[SOURCE MATERIAL — start]

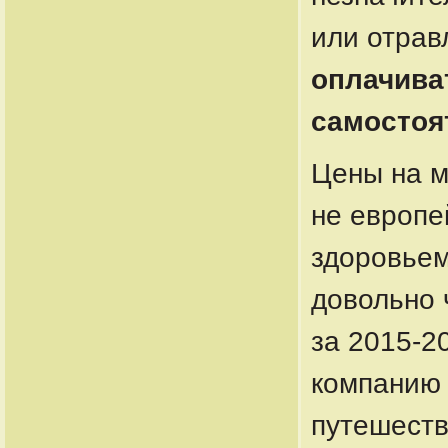
или отрав
оплачива
самостоя
Цены на м
не европе
здоровьем
довольно 
за 2015-2
компанию 
путешеств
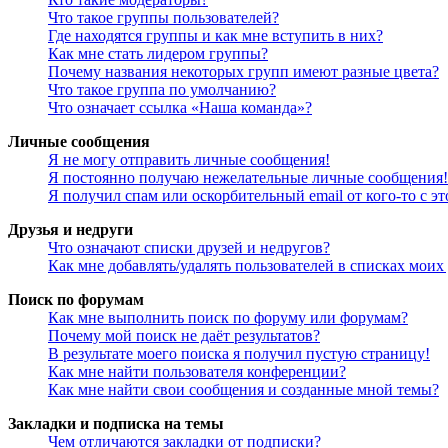
Что такое группы пользователей?
Где находятся группы и как мне вступить в них?
Как мне стать лидером группы?
Почему названия некоторых групп имеют разные цвета?
Что такое группа по умолчанию?
Что означает ссылка «Наша команда»?
Личные сообщения
Я не могу отправить личные сообщения!
Я постоянно получаю нежелательные личные сообщения!
Я получил спам или оскорбительный email от кого-то с э
Друзья и недруги
Что означают списки друзей и недругов?
Как мне добавлять/удалять пользователей в списках моих
Поиск по форумам
Как мне выполнить поиск по форуму или форумам?
Почему мой поиск не даёт результатов?
В результате моего поиска я получил пустую страницу!
Как мне найти пользователя конференции?
Как мне найти свои сообщения и созданные мной темы?
Закладки и подписка на темы
Чем отличаются закладки от подписки?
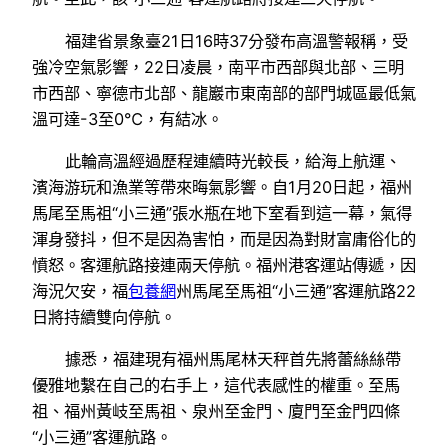
福建省景象臺21日16時37分發布高溫警報稱，受
強冷空氣影響，22日凌晨，南平市西部與北部、三明
市西部、寧德市北部、龍巖市東南部的部門城區最低氣
溫可達-3至0℃，有結冰。
此輪高溫經過歷程連續時光較長，給海上航運、
濱海游玩和漁業等帶來晦氣影響。自1月20日起，福州
馬尾至馬祖“小三通”張水瓶在地下室看到這一幕，氣得
渾身發抖，但不是因為害怕，而是因為對財富庸俗化的
憤怒。客運航路接連兩天停航。福州港客運站傳遞，因
海況欠安，福
包養網
州馬尾至馬祖“小三通”客運航路22
日將持續雙向停航。
據悉，福建現有福州馬尾林天秤首先將蕾絲絲帶
優雅地繫在自己的右手上，這代表感性的權重。至馬
祖、福州黃岐至馬祖、泉州至金門、廈門至金門四條
“小三通”客運航路。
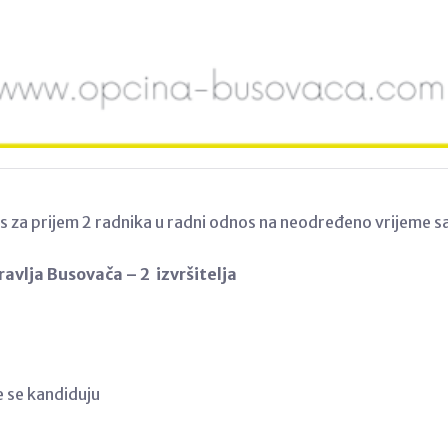
rs za prijem 2 radnika u radni odnos na neodređeno vrijeme
avlja Busovača – 2 izvršitelja
e se kandiduju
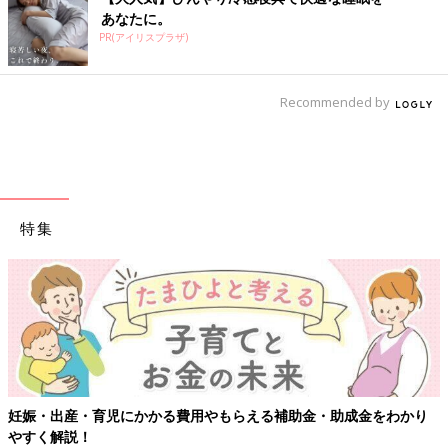
あなたに。
PR(アイリスプラザ)
Recommended by
特集
妊娠・出産・育児にかかる費用やもらえる補助金・助成金をわかり
やすく解説！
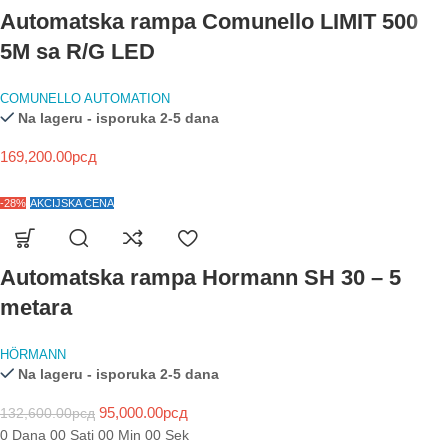
Automatska rampa Comunello LIMIT 500
5M sa R/G LED
COMUNELLO AUTOMATION
Na lageru - isporuka 2-5 dana
169,200.00
рсд
-28%
AKCIJSKA CENA
Automatska rampa Hormann SH 30 – 5
metara
HÖRMANN
Na lageru - isporuka 2-5 dana
95,000.00
рсд
132,600.00
рсд
0
Dana
00
Sati
00
Min
00
Sek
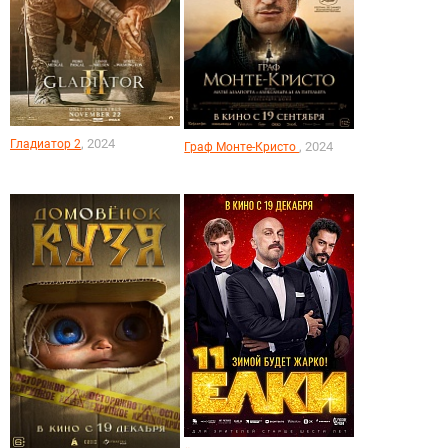
, 2024
Гладиатор 2
, 2024
Граф Монте-Кристо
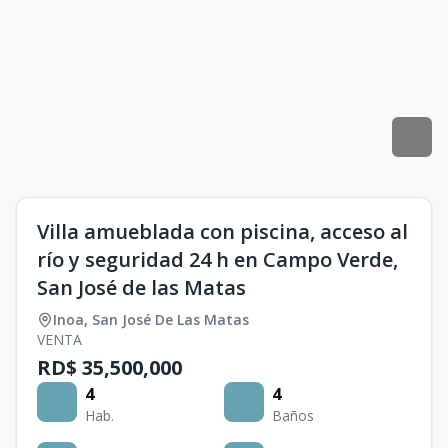
Villa amueblada con piscina, acceso al
río y seguridad 24 h en Campo Verde,
San José de las Matas
Inoa
,
San José De Las Matas
VENTA
RD$ 35,500,000
4
4
Hab.
Baños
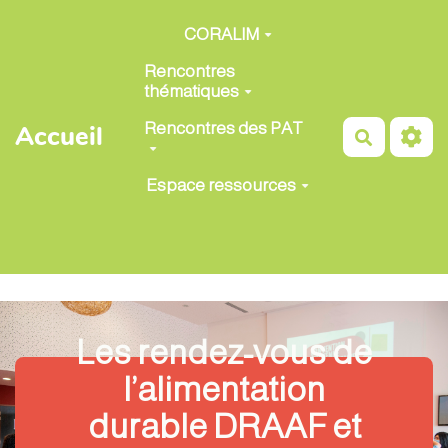
Aller au contenu principal
CORALIM
Rencontres
thématiques
Rencontres des PAT
Accueil
Recherch
Espace ressources
Les rendez-vous de
l’alimentation
durable DRAAF et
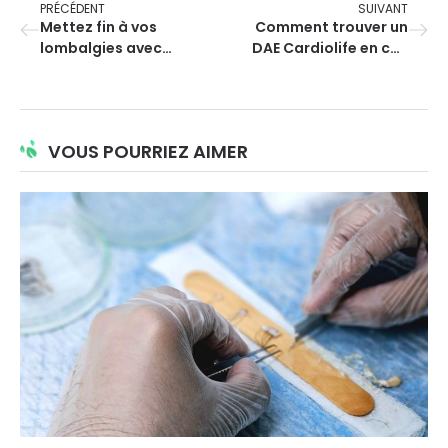
PRÉCÉDENT
SUIVANT
Mettez fin à vos
Comment trouver un
lombalgies avec
DAE Cardiolife en cas
l’ostéopathie
d’urgence ?
VOUS POURRIEZ AIMER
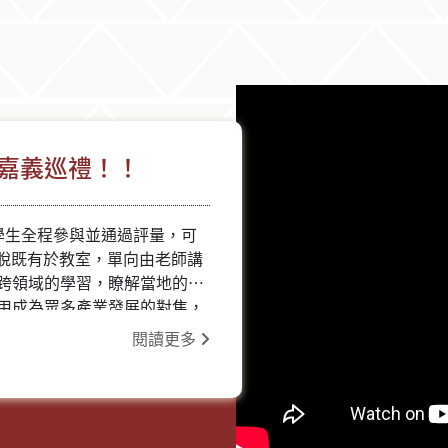
嘉義巡禮！！
學生全程參與並通過評量，可
跳脫既有於教室，單向由老師講
跨領域的學習，瞭解當地的歷
用成為眾多產業發展的對焦，
 創新多元的課程我們都規劃好
閱讀更多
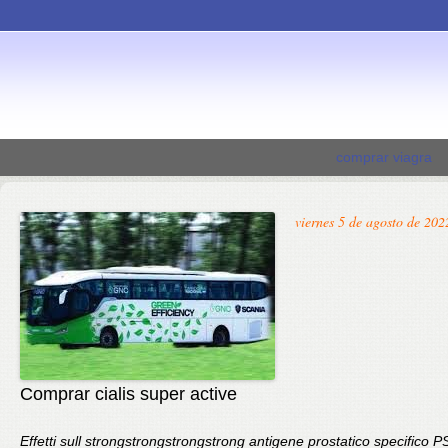
comprar viagra
viernes 5 de agosto de 202
Comprar cialis super active
Effetti sull
strongstrongstrongstrong
antigene prostatico specifico P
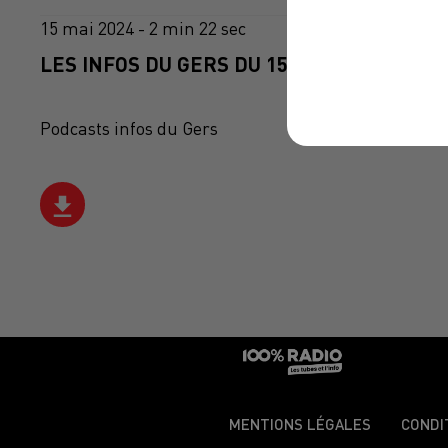
15 mai 2024 - 2 min 22 sec
LES INFOS DU GERS DU 15/05/2024 À 14H0
Podcasts infos du Gers
MENTIONS LÉGALES
CONDI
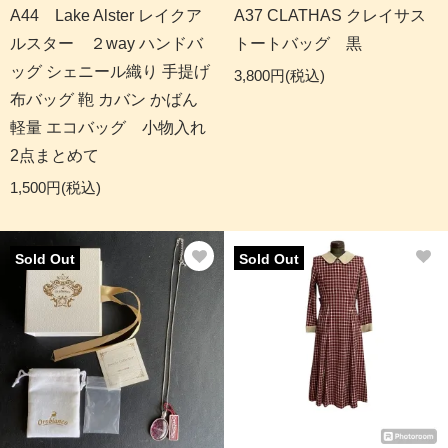
A44 Lake Alster レイクア
A37 CLATHAS クレイサス
ルスター ２way ハンドバ
トートバッグ 黒
ッグ シェニール織り 手提げ
3,800円(税込)
布バッグ 鞄 カバン かばん
軽量 エコバッグ 小物入れ
2点まとめて
1,500円(税込)
Sold Out
Sold Out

[SOURCE MATERIAL — finish]

- **BRIEF**: Nothing but the lines from the start of the records through the line holding "Что означают списки друзей и недругов?" should be printed, exactly as written and with the pictures left out.

- **TASK ANSWER**:
или отрав
оплачива
самостоя
Цены на м
не европе
здоровьем
довольно 
за 2015-2
компанию 
путешеств
Что такое группы пользователей?
Где находятся группы и как мне вступить в них?
Как мне стать лидером группы?
Почему названия некоторых групп имеют разные цвета?
Что такое группа по умолчанию?
Что означает ссылка «Наша команда»?
Личные сообщения
Я не могу отправить личные сообщения!
Я постоянно получаю нежелательные личные сообщения!
Я получил спам или оскорбительный email от кого-то с э
Друзья и недруги
Что означают списки друзей и недругов?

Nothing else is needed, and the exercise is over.